*Activity*: The answer must be every line of the records below that holds the word "Alpha".

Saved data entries

#####

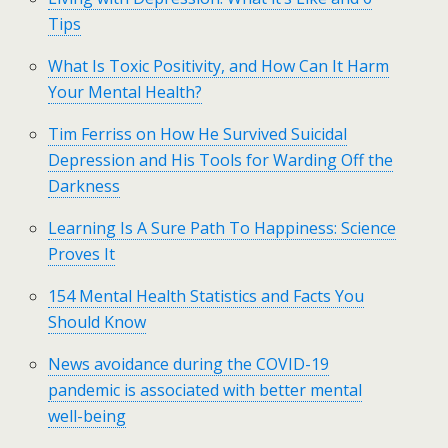
Tips
What Is Toxic Positivity, and How Can It Harm
Your Mental Health?
Tim Ferriss on How He Survived Suicidal
Depression and His Tools for Warding Off the
Darkness
Learning Is A Sure Path To Happiness: Science
Proves It
154 Mental Health Statistics and Facts You
Should Know
News avoidance during the COVID-19
pandemic is associated with better mental
well-being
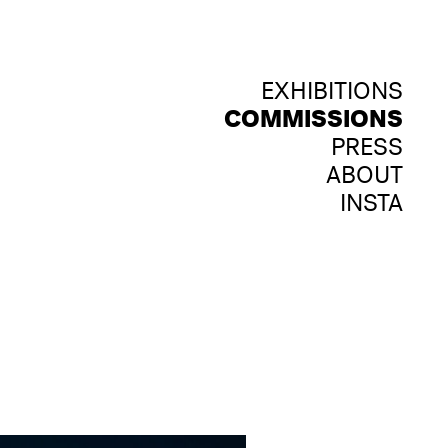
EXHIBITIONS
COMMISSIONS
PRESS
ABOUT
INSTA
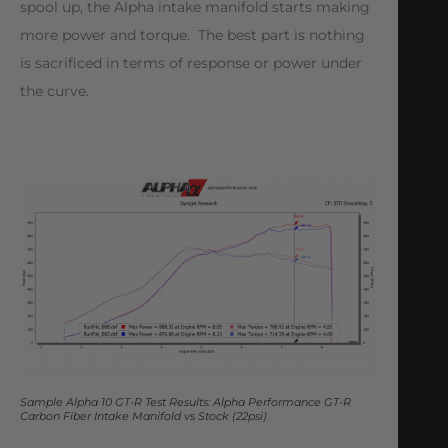
spool up, the Alpha intake manifold starts making
more power and torque. The best part is nothing
is sacrificed in terms of response or power under
the curve.
Sample Alpha 10 GT-R Test Results: Alpha Performance GT-R
Carbon Fiber Intake Manifold vs Stock (22psi)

#####

*Output*:
spool up, the Alpha intake manifold starts making
Sample Alpha 10 GT-R Test Results: Alpha Performance GT-R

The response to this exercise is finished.